С дочкой наши отношения сильно потеплели после того, как в
Гамбурге – я скатался туда в свите Угарова и вечерком решил посмотреть, что за БАльтона такая, – мне впервые позвонили
оттуда. На гамбургском вокзале – дальнем родственнике
Эйфелевой башни, ведущем свое происхождение не от жирафа, а от черепахи, – сердце вдруг начало отбивать пьяную чечетку. Причем после грозного “цыц!”, вопреки обыкновению, не поджало хвост, а, наоборот, превратилось в ошалевшего от радости жеребенка на весеннем лугу. Я сначала закашлялся, потом задохнулся, потом, пытаясь стиснуть его в кулак сквозь куртку и ребра, сумел войти в сияющую, как прихожая рая, кафешку, привалиться к высокому табурету и вспомнить единственное, исключая “Хальт!” и “Хенде хох!”, известное мне немецкое выражение: “Их штербе”. После укола я пытался выбраться из санитарной машины сам, но меня с неукоснительной любезностью усадили в кресло-каталку.

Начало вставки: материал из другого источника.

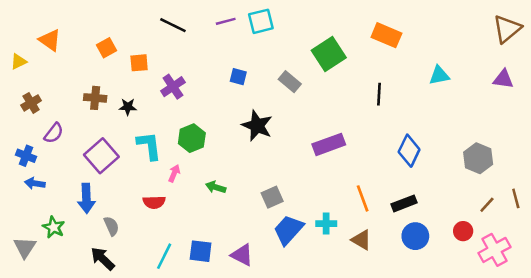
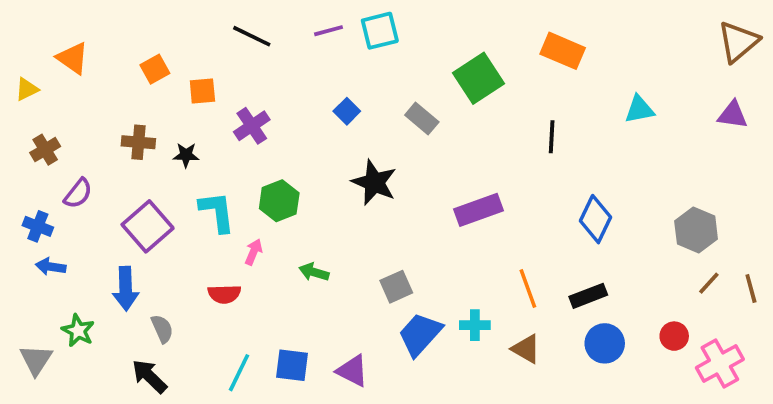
blue square: (238, 77) -> (347, 111), turned 30
brown line: (487, 205) -> (709, 283), moved

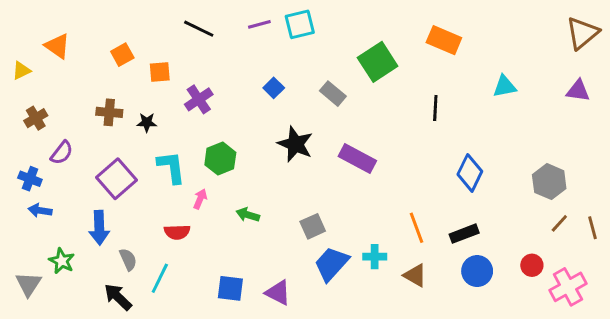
purple rectangle: (479, 210) -> (357, 159), moved, turned 48
cyan line: (239, 373) -> (160, 278), moved

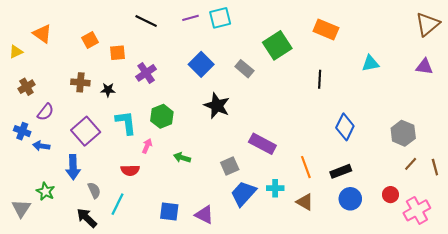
blue square: (274, 88) -> (201, 64), size x1.6
purple rectangle: (357, 159) -> (262, 144), moved
blue arrow: (40, 210) -> (41, 146), moved

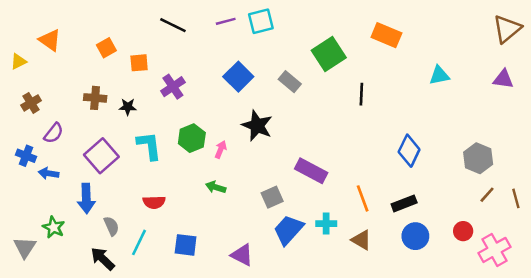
black line: (320, 79) -> (361, 94), moved
pink arrow: (147, 146) -> (221, 149), moved
blue square: (169, 212) -> (186, 245), moved

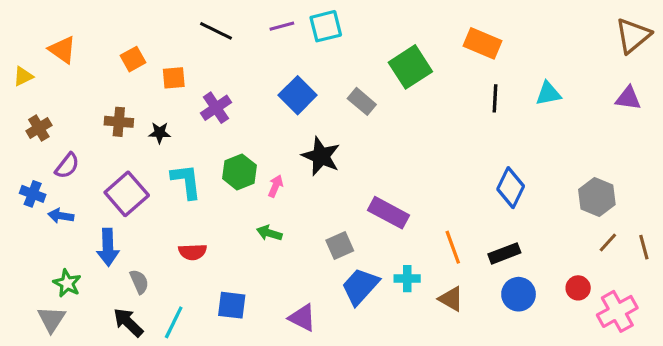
black line: (361, 94) -> (495, 98), moved
cyan line: (139, 242) -> (174, 322), moved
gray triangle: (25, 247) -> (51, 319), moved

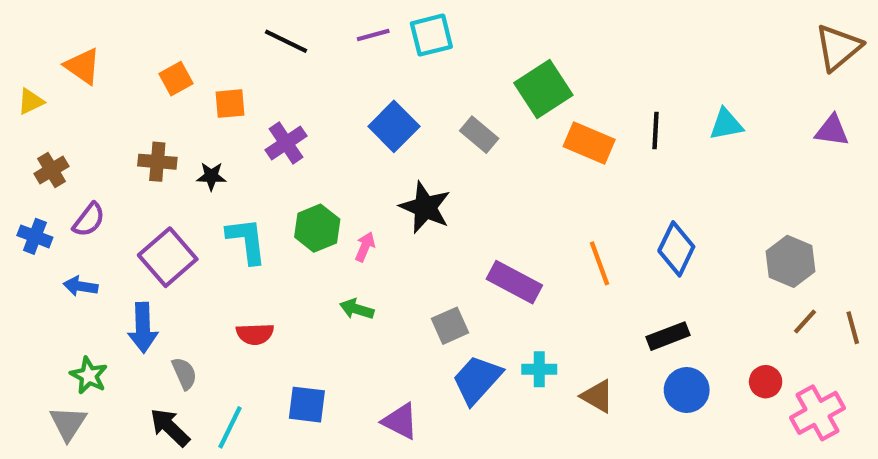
orange rectangle: (482, 43) -> (589, 143), moved
blue cross: (33, 194) -> (35, 236), moved
orange line: (453, 247) -> (600, 263), moved

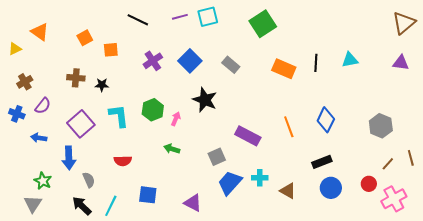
green square: (543, 89) -> (263, 24), moved
purple cross: (286, 143) -> (153, 61), moved
brown line: (805, 321) -> (388, 164), moved

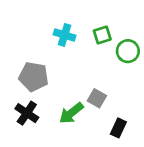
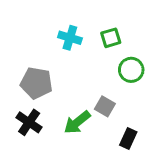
green circle: (128, 51) -> (131, 70), moved

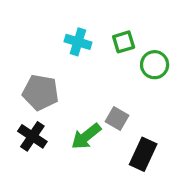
green circle: (131, 70) -> (155, 65), moved
black rectangle: (128, 138) -> (143, 154), size x1.4

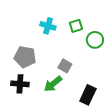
gray square: (117, 118) -> (65, 66), moved
black cross: (32, 136) -> (20, 84), turned -30

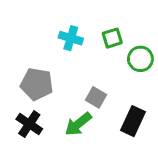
black cross: (20, 84) -> (29, 124), turned 30
black rectangle: (88, 95) -> (133, 121), moved

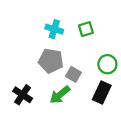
green circle: (140, 59) -> (107, 64), moved
gray pentagon: (37, 84) -> (51, 61), moved

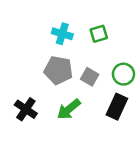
gray square: (73, 74) -> (90, 77), moved

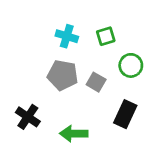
green circle: (123, 74) -> (131, 65), moved
green arrow: (69, 109) -> (74, 134), moved, turned 40

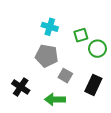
green square: (106, 36) -> (81, 35), moved
gray square: (96, 82) -> (65, 76), moved

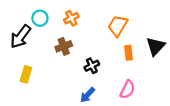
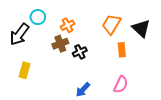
orange cross: (71, 18) -> (68, 25), moved
black triangle: (156, 46) -> (141, 28), moved, turned -30
black cross: (92, 66) -> (80, 52), moved

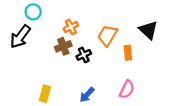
cyan circle: (38, 17) -> (33, 12), moved
orange trapezoid: (112, 24) -> (107, 36), moved
yellow rectangle: (25, 70) -> (45, 94), moved

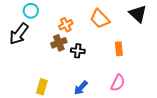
black triangle: (148, 30) -> (138, 14), moved
orange trapezoid: (107, 36) -> (100, 19), moved, turned -75
black cross: (84, 55) -> (78, 51), turned 32

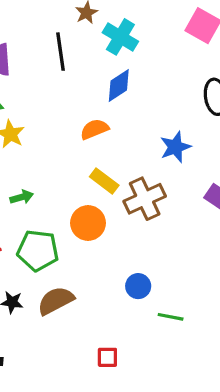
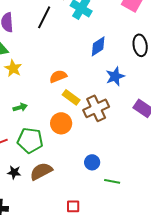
black line: (61, 52) -> (44, 17), turned 35
blue diamond: (119, 85) -> (98, 46), moved
orange semicircle: (94, 129) -> (58, 76), moved

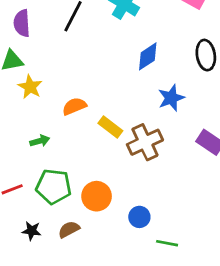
orange semicircle: (58, 76) -> (74, 106), moved
orange circle: (61, 123) -> (97, 196), moved
brown semicircle: (41, 171) -> (69, 229), size x0.7

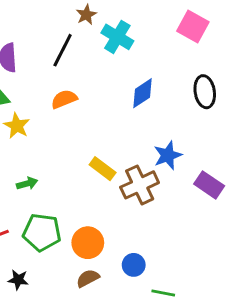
blue star: (171, 98) -> (168, 155), moved
orange semicircle: (74, 106) -> (64, 99), moved
brown semicircle: (69, 229) -> (88, 278), moved

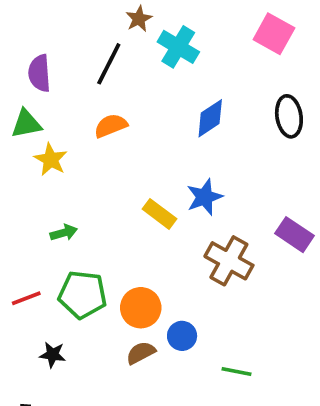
blue star: (168, 155) -> (205, 197), moved
brown cross: (140, 185) -> (229, 261), moved, turned -36
blue circle: (134, 265) -> (182, 336), moved

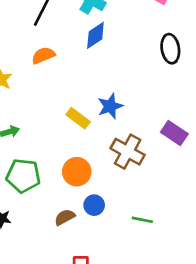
blue diamond: (210, 118) -> (95, 35), moved
orange circle: (141, 308) -> (77, 172), moved
green line: (236, 372) -> (142, 220), moved

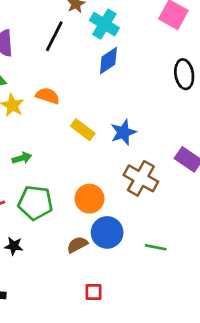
orange semicircle: (43, 55) -> (48, 96), moved, turned 40
yellow rectangle: (78, 118) -> (83, 130), moved
blue circle: (94, 205) -> (107, 232), size x1.5

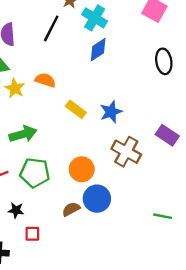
green arrow: (22, 158) -> (23, 134), size x1.6
green line: (156, 247) -> (163, 216), moved
red square: (94, 292) -> (32, 234), moved

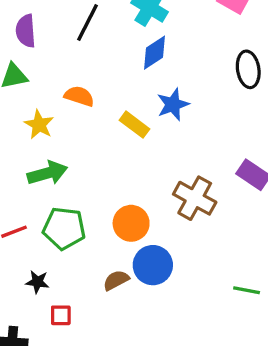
yellow star: (15, 88) -> (39, 125), moved
yellow rectangle: (76, 109) -> (134, 125), moved
blue star: (111, 112) -> (173, 104), moved

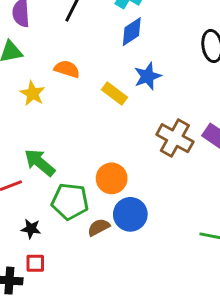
green arrow: (47, 173) -> (40, 163), moved, turned -124
brown cross: (195, 198) -> (175, 138), moved
green pentagon: (64, 228) -> (70, 201), moved
red square: (61, 315) -> (35, 263), moved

Кранкенхауз им. Мартина Лютера тоже сиял во тьме, как бензоколонка у ночного шоссе. Собранность перед иностранцами держала на запоре мою М-глубину, где и таятся самые ужасы (нас ведь и ужасать способны лишь собственные фантомы), однако умом я не исключал, что белый потолок, капельница и осциллограф – мои последние зрительные впечатления. Поэтому я думал о Катьке и детях с такой силой любви и сострадания, что не сразу включался на утрированную доброжелательность немецкой речи, навеки скомпрометированной для меня советскими фильмами про войну (я старался искупить это стыдное чувство утроенной корректностью ин инглиш). Отец в моем М-мире проходил какой-то периферийной тенью, как будто я незаметно для себя уже простился с ним раньше. Но, может быть, я сильнее сострадал тем, в ком ощущал больше никчемности, и в этом отношении дочка оказалась вне конкуренции. Все эти ее потуги стареющей несчастливой бабы понтиться и хорохориться с той минуты на одре начали вызывать у меня уже не брезгливость, а только жалость, жалость и еще раз жалость. Совсем другой стороной вдруг предстало то ее девчоночье стихотворение в тетрадке по тригонометрии: она мечтала, чтобы у нее в столе жил маленький гном, с которым они беседовали бы по ночам, и все такое прочее – и уж так умилялась собственному умилению, что менее правдолюбивый папаша немедленно сообразил бы: как и любая нормальная женщина, моя дочь мечтала быть слабой, наивной и трогательной, а изображать сильную, независимую и проницающую всех насквозь она пустилась только с горя, с горя и еще раз с горя.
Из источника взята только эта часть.